Dear Ed, PEOPLE who learn that I live in East London usually ask whether I watch EastEnders on TV. No, I tell them, because there is a much better real life soap opera about the real life Tower Hamlets played out every time there is a meeting at the Town Hall

Dear Ed,

PEOPLE who learn that I live in East London usually ask whether I watch EastEnders on TV.

No, I tell them, because there is a much better real life soap opera about the real life Tower Hamlets played out every time there is a meeting at the Town Hall.

The meeting on March 4 to set the budget was like an omnibus edition of the soap, with characters reminiscent of Pauline Fowler and Dirty Den’ in the council chamber.

Since there will be local elections next year, it was no surprise that Labour council cabinet member Josh Peck made much of the fact that the council tax increase in the coming year will be “the sixth lowest in London” at 1.69 per cent.

As much as any council can claim to spend its revenues wisely, the outcome is largely determined by the size of the grant it receives from the Labour Government.

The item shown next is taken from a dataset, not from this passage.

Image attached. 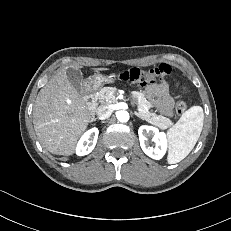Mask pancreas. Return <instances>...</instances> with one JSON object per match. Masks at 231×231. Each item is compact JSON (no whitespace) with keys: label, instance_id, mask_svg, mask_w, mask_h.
<instances>
[{"label":"pancreas","instance_id":"pancreas-1","mask_svg":"<svg viewBox=\"0 0 231 231\" xmlns=\"http://www.w3.org/2000/svg\"><path fill=\"white\" fill-rule=\"evenodd\" d=\"M115 91V87H103L96 93L95 99L100 104L114 103L116 101ZM132 95L138 100V111L144 120L162 129H166L172 125V121L169 118L149 111L152 105L141 92L134 91Z\"/></svg>","mask_w":231,"mask_h":231}]
</instances>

The (Tory) opposition believes it can do better, or as Cllr Tim Archer said, would have presented a “bigger, better and cheaper” budget.

The money would come from scrapping the council’s freesheet newspaper East End Life—Walford in EastEnders has its own fictitious newspaper, the Walford Gazette’.

I don’t know if the Queen Vic pub provides free food for its customers, but the free food at the Town Hall is another item the Tories would chop.

The Liberal Democrats put forward a similar proposal in the 1980s to differentiate themselves from what they saw as symbolic of the self-indulgence of the council of the time.

It was all play acting, like EastEnders, however serious the intent, because there was no chance of their budget proposals being accepted.

What was also totally predictable was the way three converts’ from Respect to Labour stood up to denounce the Tory budget proposals. Cllr Hislop made the funniest comment, although he didn’t intent it to be, when he said the Tory proposals to save money were like asking Gordon Brown to be his own chancellor. Well, isn’t he?

In any soap opera, there are extras that have non-speaking parts. They are just there to make up the numbers.

In EastEnders, they are the drinkers in the Queen Vic or people with walk-on parts in Albert Square. All they have to do is turn up and blend into the background. They get paid less than actors who have speaking’ parts.

There are lots of councillors in the chamber, elected to speak on our behalf, but don’t seem to have speaking’ parts. One way to reduce costs would be to cut them from the council’s budget. It would be entirely appropriate since fewer people today have the money to go to the pub or go down The Roman.’

But perish the thought. Councillors voted after setting the budget to increase their own allowances for the coming year.